• EXERCISE BRIEF: Could you give back the records exactly, taking out the pictures?

(Stored entries)
- Opening Delimiter -
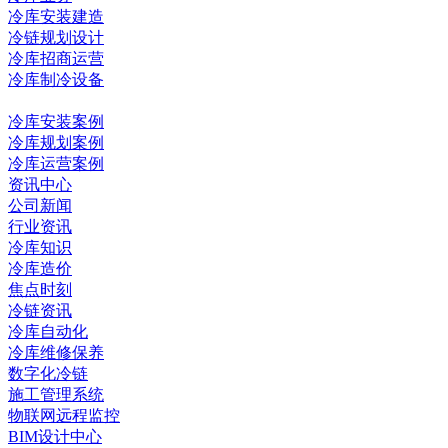
冷库安装建造
冷链规划设计
冷库招商运营
冷库制冷设备
冷库工程
冷库安装案例
冷库规划案例
冷库运营案例
资讯中心
公司新闻
行业资讯
冷库知识
冷库造价
焦点时刻
冷链资讯
冷库自动化
冷库维修保养
数字化冷链
施工管理系统
物联网远程监控
BIM设计中心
- Closing Delimiter -
• COMPLETED TASK:
冷库安装建造
冷链规划设计
冷库招商运营
冷库制冷设备
冷库工程
冷库安装案例
冷库规划案例
冷库运营案例
资讯中心
公司新闻
行业资讯
冷库知识
冷库造价
焦点时刻
冷链资讯
冷库自动化
冷库维修保养
数字化冷链
施工管理系统
物联网远程监控
BIM设计中心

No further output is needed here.